When you document decisions, your project stops being a technical exercise and becomes a professional case. That's exactly what someone expects when looking for a machine learning tutorial with a real dataset: understanding not just the what, but the why.


ConclusionsHow to professionally structure ML projects with step-by-step code

Looking at the full journey, this was not just a trained model. It was a structured process:

1

Clear problem definition

Don't start with the model — start with the problem.

2

Research gap identification

Understand what's been done and where you can contribute.

3

Rigorous dataset selection

Validate before you model. Don't optimize metrics without understanding context.

4

Baseline → Iteration → Interpretability

Prediction without explanation limits decision-making. Both are needed.

5

Deployment as an actionable system

A model that stays in a notebook doesn't help anyone.
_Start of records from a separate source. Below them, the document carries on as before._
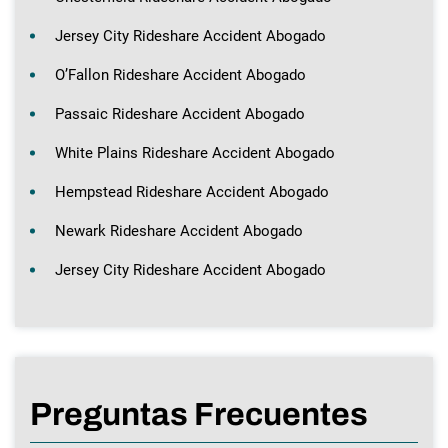
Jersey City Rideshare Accident Abogado
O’Fallon Rideshare Accident Abogado
Passaic Rideshare Accident Abogado
White Plains Rideshare Accident Abogado
Hempstead Rideshare Accident Abogado
Newark Rideshare Accident Abogado
Jersey City Rideshare Accident Abogado
Preguntas Frecuentes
How to adapt this framework to other problems

The structure you saw here is not exclusive to student dropout. You can apply the exact same framework to:

📚 Education

Online course abandonment prediction

Apply the same problem framing + interpretability approach to MOOCs or corporate e-learning platforms.

💰 Business

Customer churn prediction

Cancellation risk in digital services — same dual objective: predict + explain causes for targeted retention.

🏥 Health

Early diagnosis support

Risk prediction models with SHAP interpretability to support clinical decision-making.

🏭 Industry

Predictive maintenance

Equipment failure risk with explainable models to prioritize maintenance schedules.

What matters is not the domain — it's the structure: define the problem, review recent literature, validate the dataset, establish a baseline, iterate with the right metrics, interpret, deploy. That's what it really means to build machine learning projects with examples done right.